→ **What to do**:
Reproduce exactly the lines of the material beneath, from the line that contains "double as a room separator." to the line that contains "database. Unlike the Boar", both included, and no other lines.
============================================================
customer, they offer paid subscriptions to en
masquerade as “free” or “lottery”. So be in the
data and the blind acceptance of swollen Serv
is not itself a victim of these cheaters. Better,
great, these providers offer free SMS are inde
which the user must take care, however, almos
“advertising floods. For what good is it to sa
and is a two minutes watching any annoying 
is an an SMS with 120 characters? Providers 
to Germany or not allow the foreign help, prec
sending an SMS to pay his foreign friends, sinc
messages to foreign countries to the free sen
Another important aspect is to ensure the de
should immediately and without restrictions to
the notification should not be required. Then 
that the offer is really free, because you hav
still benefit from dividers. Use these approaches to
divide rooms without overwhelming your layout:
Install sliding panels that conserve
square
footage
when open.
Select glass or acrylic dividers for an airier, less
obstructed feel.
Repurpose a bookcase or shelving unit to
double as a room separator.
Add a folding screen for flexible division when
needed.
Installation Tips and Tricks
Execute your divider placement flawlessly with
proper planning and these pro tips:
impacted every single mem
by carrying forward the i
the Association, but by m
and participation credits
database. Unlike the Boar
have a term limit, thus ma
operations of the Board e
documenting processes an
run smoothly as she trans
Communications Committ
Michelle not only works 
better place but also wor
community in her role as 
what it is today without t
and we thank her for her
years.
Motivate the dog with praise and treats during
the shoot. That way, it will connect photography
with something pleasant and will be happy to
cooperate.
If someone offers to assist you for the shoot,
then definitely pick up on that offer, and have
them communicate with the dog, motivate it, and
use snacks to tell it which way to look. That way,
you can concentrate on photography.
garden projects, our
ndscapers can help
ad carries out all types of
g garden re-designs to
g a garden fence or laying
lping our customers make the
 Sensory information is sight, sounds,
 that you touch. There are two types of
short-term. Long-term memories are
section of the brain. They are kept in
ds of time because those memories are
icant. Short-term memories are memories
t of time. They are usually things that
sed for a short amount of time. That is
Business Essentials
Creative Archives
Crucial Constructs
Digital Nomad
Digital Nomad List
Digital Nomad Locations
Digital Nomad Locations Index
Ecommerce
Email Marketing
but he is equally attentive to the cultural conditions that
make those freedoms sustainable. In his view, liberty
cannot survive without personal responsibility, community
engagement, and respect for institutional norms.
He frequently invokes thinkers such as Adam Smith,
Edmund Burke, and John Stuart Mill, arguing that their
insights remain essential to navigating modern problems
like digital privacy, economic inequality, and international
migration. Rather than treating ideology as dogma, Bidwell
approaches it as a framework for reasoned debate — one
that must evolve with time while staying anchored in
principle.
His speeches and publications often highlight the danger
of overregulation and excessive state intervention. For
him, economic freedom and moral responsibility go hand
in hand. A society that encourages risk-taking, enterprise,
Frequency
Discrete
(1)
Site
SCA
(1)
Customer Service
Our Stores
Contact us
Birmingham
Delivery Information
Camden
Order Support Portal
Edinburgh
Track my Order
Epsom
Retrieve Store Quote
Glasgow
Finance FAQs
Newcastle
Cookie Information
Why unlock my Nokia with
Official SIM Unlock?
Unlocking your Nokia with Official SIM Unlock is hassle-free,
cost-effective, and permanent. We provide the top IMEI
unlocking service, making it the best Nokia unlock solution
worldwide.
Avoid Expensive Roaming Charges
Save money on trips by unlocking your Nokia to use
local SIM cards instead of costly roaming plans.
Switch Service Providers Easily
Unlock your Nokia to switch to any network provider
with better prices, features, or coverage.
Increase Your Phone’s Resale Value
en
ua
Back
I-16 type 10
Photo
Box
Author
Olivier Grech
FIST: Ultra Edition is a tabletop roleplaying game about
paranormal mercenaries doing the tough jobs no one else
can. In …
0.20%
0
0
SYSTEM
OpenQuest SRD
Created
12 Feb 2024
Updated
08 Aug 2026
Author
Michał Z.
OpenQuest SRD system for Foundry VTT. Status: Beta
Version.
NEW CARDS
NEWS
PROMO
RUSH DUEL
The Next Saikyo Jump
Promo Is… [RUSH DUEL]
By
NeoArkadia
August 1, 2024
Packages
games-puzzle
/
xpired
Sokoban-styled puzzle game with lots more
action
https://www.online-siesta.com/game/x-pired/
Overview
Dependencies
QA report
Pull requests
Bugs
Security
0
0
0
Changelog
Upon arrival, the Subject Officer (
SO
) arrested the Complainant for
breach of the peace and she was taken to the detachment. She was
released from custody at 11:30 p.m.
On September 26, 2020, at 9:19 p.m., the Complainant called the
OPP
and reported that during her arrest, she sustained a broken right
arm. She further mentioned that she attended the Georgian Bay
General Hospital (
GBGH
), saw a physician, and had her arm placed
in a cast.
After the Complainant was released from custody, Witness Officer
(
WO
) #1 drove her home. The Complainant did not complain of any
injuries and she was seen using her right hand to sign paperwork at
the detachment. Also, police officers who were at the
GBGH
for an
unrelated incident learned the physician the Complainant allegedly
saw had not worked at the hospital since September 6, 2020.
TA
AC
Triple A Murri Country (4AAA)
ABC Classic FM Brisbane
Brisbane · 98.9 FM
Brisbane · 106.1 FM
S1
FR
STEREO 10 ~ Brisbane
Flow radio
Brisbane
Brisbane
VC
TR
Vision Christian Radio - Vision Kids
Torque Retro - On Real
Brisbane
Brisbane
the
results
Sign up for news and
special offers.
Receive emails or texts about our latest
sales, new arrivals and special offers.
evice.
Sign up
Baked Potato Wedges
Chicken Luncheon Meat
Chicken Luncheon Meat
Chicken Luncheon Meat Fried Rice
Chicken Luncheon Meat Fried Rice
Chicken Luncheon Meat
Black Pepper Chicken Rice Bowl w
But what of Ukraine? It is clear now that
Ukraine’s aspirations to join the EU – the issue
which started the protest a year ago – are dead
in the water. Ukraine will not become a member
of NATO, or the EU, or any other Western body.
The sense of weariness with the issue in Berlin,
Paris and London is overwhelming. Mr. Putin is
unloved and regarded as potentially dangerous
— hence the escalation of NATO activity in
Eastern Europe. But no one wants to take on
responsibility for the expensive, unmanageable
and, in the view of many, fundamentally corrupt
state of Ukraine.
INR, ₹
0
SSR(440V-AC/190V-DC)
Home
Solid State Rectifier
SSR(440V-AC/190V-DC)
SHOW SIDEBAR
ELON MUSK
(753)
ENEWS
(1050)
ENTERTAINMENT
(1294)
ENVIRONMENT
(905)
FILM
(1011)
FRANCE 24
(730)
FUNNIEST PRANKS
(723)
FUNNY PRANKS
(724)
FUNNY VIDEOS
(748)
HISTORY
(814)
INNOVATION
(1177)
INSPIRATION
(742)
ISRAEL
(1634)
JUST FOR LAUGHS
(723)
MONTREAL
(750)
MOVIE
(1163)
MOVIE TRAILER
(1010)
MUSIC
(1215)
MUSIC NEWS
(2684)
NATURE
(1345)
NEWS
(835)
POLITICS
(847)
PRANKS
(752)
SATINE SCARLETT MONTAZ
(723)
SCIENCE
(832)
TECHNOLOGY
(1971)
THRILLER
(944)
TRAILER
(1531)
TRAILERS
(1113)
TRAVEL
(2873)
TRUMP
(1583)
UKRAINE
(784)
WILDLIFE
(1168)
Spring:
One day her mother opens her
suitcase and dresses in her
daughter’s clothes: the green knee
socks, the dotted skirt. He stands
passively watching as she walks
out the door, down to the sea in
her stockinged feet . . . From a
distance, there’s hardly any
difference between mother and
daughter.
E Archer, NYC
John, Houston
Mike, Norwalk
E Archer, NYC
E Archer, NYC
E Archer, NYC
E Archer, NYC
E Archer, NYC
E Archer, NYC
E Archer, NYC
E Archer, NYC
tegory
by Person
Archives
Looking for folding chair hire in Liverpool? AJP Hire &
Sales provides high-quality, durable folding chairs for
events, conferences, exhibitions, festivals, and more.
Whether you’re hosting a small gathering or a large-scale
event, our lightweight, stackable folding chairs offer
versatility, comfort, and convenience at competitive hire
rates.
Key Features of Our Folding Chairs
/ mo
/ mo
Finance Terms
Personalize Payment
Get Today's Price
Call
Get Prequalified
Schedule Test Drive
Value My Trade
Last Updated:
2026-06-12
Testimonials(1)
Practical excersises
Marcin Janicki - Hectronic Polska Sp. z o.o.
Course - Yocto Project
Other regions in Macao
============================================================
→ **Solution to the exercise**:
double as a room separator.
Add a folding screen for flexible division when
needed.
Installation Tips and Tricks
Execute your divider placement flawlessly with
proper planning and these pro tips:
impacted every single mem
by carrying forward the i
the Association, but by m
and participation credits
database. Unlike the Boar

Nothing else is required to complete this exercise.